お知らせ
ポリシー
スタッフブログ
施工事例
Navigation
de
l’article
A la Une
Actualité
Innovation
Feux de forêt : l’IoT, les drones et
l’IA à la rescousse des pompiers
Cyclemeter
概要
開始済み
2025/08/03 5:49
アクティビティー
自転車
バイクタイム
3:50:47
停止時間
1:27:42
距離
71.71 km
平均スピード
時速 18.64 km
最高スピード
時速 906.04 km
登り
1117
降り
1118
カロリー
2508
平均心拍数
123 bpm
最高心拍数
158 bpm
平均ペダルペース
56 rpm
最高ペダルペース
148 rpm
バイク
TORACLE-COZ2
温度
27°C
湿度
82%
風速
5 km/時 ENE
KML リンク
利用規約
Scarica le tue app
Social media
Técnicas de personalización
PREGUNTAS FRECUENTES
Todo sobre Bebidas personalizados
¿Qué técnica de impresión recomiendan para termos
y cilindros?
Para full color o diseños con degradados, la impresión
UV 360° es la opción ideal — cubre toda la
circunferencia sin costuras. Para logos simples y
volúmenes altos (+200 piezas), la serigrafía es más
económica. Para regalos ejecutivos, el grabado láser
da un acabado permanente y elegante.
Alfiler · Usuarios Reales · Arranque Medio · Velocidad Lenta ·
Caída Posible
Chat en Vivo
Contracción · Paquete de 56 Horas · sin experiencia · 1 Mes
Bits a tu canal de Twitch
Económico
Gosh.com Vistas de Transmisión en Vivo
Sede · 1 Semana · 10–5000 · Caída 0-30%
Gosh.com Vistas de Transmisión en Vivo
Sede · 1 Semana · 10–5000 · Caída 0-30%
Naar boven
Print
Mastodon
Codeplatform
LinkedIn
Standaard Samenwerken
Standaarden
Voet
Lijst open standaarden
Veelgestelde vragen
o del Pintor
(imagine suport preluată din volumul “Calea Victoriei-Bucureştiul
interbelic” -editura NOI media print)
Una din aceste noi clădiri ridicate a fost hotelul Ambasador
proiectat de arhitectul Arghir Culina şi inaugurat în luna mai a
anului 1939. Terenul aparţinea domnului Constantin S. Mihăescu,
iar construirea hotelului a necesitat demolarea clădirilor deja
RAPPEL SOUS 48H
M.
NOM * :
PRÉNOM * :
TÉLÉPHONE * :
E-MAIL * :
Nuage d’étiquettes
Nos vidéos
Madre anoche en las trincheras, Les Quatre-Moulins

····················

*What the exercise asks:* Repeat word for word the lines above that run from the line containing "Feux de forêt : l’IoT, les drones et" through the line containing "Chat en Vivo", both ends included, and nothing else.

*Answer box:*
Feux de forêt : l’IoT, les drones et
l’IA à la rescousse des pompiers
Cyclemeter
概要
開始済み
2025/08/03 5:49
アクティビティー
自転車
バイクタイム
3:50:47
停止時間
1:27:42
距離
71.71 km
平均スピード
時速 18.64 km
最高スピード
時速 906.04 km
登り
1117
降り
1118
カロリー
2508
平均心拍数
123 bpm
最高心拍数
158 bpm
平均ペダルペース
56 rpm
最高ペダルペース
148 rpm
バイク
TORACLE-COZ2
温度
27°C
湿度
82%
風速
5 km/時 ENE
KML リンク
利用規約
Scarica le tue app
Social media
Técnicas de personalización
PREGUNTAS FRECUENTES
Todo sobre Bebidas personalizados
¿Qué técnica de impresión recomiendan para termos
y cilindros?
Para full color o diseños con degradados, la impresión
UV 360° es la opción ideal — cubre toda la
circunferencia sin costuras. Para logos simples y
volúmenes altos (+200 piezas), la serigrafía es más
económica. Para regalos ejecutivos, el grabado láser
da un acabado permanente y elegante.
Alfiler · Usuarios Reales · Arranque Medio · Velocidad Lenta ·
Caída Posible
Chat en Vivo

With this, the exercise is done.